La presse américaine souligne alors la place centrale des trois interprètes. Une présentation publiée par UPI avant la diffusion cite directement John Harkins parmi les principaux acteurs de la minisérie, avec Herrmann et Riegert.
Concealed Enemies reçoit ensuite le Primetime Emmy Award de la meilleure minisérie. Le rôle de Chambers donne à John Harkins un personnage historique de premier plan, nettement plus développé que nombre de ses apparitions télévisées précédentes.
Bruce Mansfield dans Cagney & Lacey
À partir de 1985, John Harkins interprète Bruce Mansfield dans Cagney & Lacey. Le personnage apparaît une première fois dans « Entrapment », puis revient dans « The Man Who Shot Trotsky » en 1986 et « Cost of Living » en 1987.
Cette récurrence reste limitée à trois épisodes de la série originale, mais le personnage est suffisamment identifié pour être repris plusieurs années plus tard. En 1994, John Harkins retrouve Mansfield dans le téléfilm Cagney & Lacey: The Return, qui réunit Tyne Daly, Sharon Gless et plusieurs interprètes de la série.

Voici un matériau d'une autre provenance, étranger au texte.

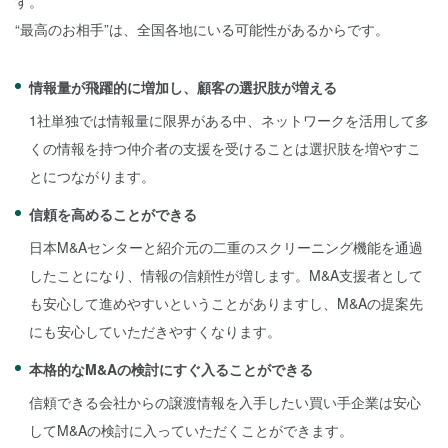
す。
“最高のお相手”は、全国各地にいる可能性があるからです。
情報量が飛躍的に増加し、顧客の選択肢が増える
1社単独では情報量に限界がある中、ネットワークを活用して多
くの情報を持つ仲介者の支援を受けることは選択肢を増やすこ
とにつながります。
信頼を高めることができる
日本M&Aセンターと紹介元の二重のスクリーニング機能を通過
したことになり、情報の信頼性が増します。M&A支援者として
も安心して進めやすいということがありますし、M&Aの提案先
にも安心していただきやすくなります。
本格的なM&Aの検討にすぐ入ることができる
信頼できる会社からの譲渡情報を入手したい買い手企業は安心
してM&Aの検討に入っていただくことができます。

Il continue parallèlement à apparaître dans de nombreuses séries américaines. Son parcours comprend notamment des rôles dans Matlock et Arabesque, ainsi que des apparitions dans The Golden Girls. Ces emplois prolongent son activité de personnage secondaire régulier dans les productions télévisées des années 1980 et 1990.
Les derniers rôles et Crime of the Century
À la fin des années 1980, John Harkins participe à l’adaptation télévisée d’Inherit the Wind, avec Jason Robards et Kirk Douglas. Il apparaît ensuite dans Slaves of New York de James Ivory.
Son activité reste soutenue pendant la première moitié des années 1990. John Harkins intervient notamment dans Picket Fences et retrouve Bruce Mansfield pour Cagney & Lacey: The Return.
En 1996, il tient l’un de ses derniers rôles à l’écran dans Crime of the Century, téléfilm de HBO consacré à l’affaire de l’enlèvement du fils de Charles Lindbergh. John Harkins y interprète l’avocat Edward J. Reilly, qui avait dirigé la défense de Bruno Richard Hauptmann lors du procès historique.
John Harkins meurt le 5 mars 1999 à Portola Valley, en Californie, à l’âge de 66 ans. Sa carrière professionnelle documentée s’étend sur environ quatre décennies, depuis ses premières scènes new-yorkaises du milieu des années 1950 jusqu’à ses derniers rôles télévisés des années 1990.